After a median follow-up of 12.4 months, event-free survival was 36% in the ivosidenib-azacitidine group versus 16% in the placebo-azacitidine group (hazard ratio, 0.33; P=0.002).
A complete remission was seen in 47% of ivosidenib patients and 15% with placebo, according to Dr. Pau Montesinos of Hospital Universitari i Politecnic La Fe, in Valencia, Spain, and colleagues.
Median overall survival was 24.0 months with the two-drug combination compared with 7.9 months in the placebo group (P=0.001), the researchers report in the New England Journal of Medicine.
Rates of neutropenia and bleeding were higher with ivosidenib, but the incidences of infection and febrile neutropenia were lower.
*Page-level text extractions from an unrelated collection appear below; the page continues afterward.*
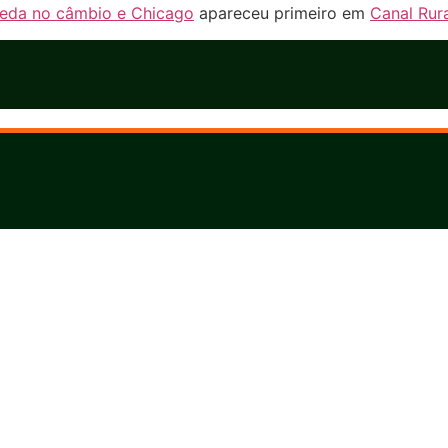
ueda no câmbio e Chicago
apareceu primeiro em
Canal Rur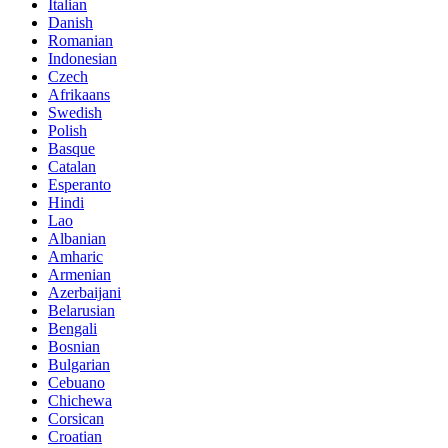
Italian
Danish
Romanian
Indonesian
Czech
Afrikaans
Swedish
Polish
Basque
Catalan
Esperanto
Hindi
Lao
Albanian
Amharic
Armenian
Azerbaijani
Belarusian
Bengali
Bosnian
Bulgarian
Cebuano
Chichewa
Corsican
Croatian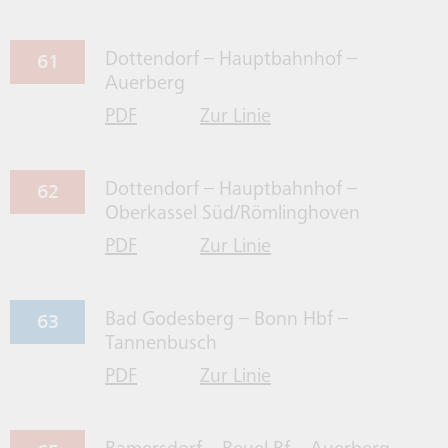
NEWSLETTER
61
Dottendorf – Hauptbahnhof –
Auerberg
PDF
Zur Linie
BONN ENTDECKEN
für Linie 61 herrunterladen
61 gehen
62
Dottendorf – Hauptbahnhof –
SO FÄHRT BONN
Oberkassel Süd/Römlinghoven
PDF
Zur Linie
für Linie 62 herrunterladen
62 gehen
WALLET
63
Bad Godesberg – Bonn Hbf –
Tannenbusch
ERKLÄRUNGEN ZUR
BARRIEREFREIHEIT
PDF
Zur Linie
für Linie 63 herrunterladen
63 gehen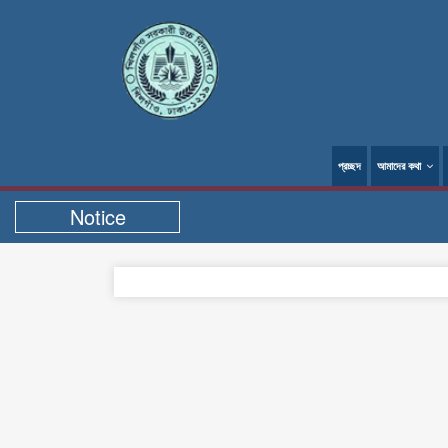
প্রচ্ছদ
আমাদের কথা
Notice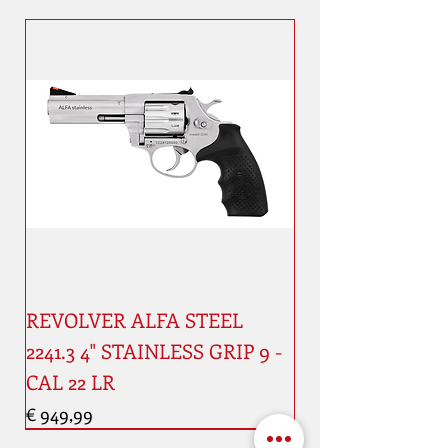
REVOLVER ALFA STEEL
2241.3 4" STAINLESS GRIP 9 -
CAL 22 LR
Prijs
€ 949,99
Nouveauté
Nouveauté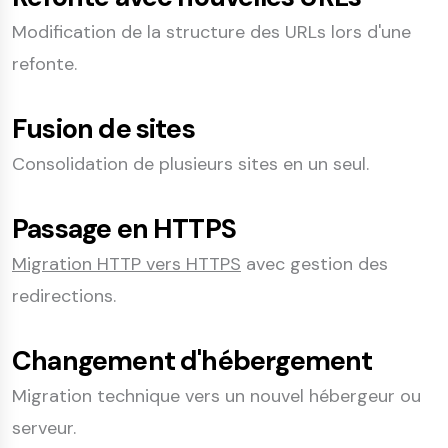
Modification de la structure des URLs lors d'une
refonte.
Fusion de sites
Consolidation de plusieurs sites en un seul.
Passage en HTTPS
Migration HTTP vers HTTPS
avec gestion des
redirections.
Changement d'hébergement
Migration technique vers un nouvel hébergeur ou
serveur.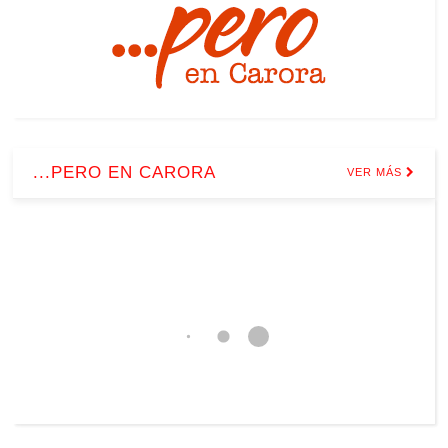
...PERO EN CARORA
VER MÁS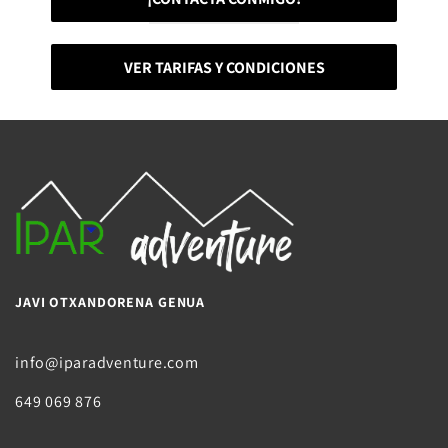
VER TARIFAS Y CONDICIONES
JAVI OTXANDORENA GENUA
info@iparadventure.com
649 069 876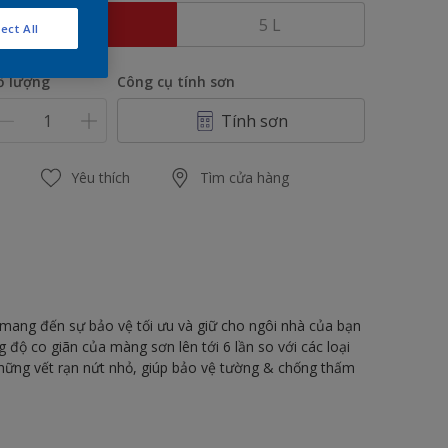
1 L
5 L
ect All
ố lượng
Công cụ tính sơn
Tính sơn
Yêu thích
Tìm cửa hàng
 mang đến sự bảo vệ tối ưu và giữ cho ngôi nhà của bạn
độ co giãn của màng sơn lên tới 6 lần so với các loại
những vết rạn nứt nhỏ, giúp bảo vệ tường & chống thấm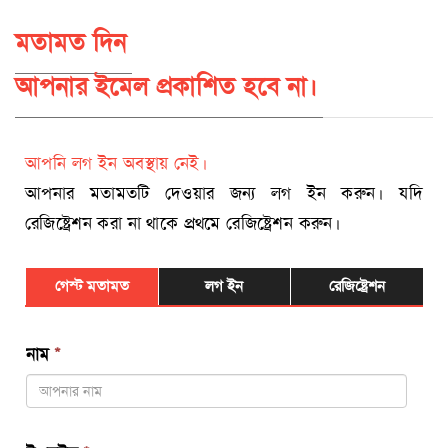
মতামত দিন
আপনার ইমেল প্রকাশিত হবে না।
আপনি লগ ইন অবস্থায় নেই।
আপনার মতামতটি দেওয়ার জন্য লগ ইন করুন। যদি
রেজিষ্ট্রেশন করা না থাকে প্রথমে রেজিষ্ট্রেশন করুন।
গেস্ট মতামত
লগ ইন
রেজিষ্ট্রেশন
নাম
*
The company announced March 7 that its supplemental new drug application had been granted a priority review from the U.S. Food and Drug Administration, based on the AGILE results, which were released in December.
The drug, which goes by the brand name Tibsovo, has already been approved for cholangiocarcinoma and as a monotherapy for adults with IDH1-mutant relapsed or refractory AML.
Agios Pharmaceuticals and Servier Pharmaceuticals paid for the trial.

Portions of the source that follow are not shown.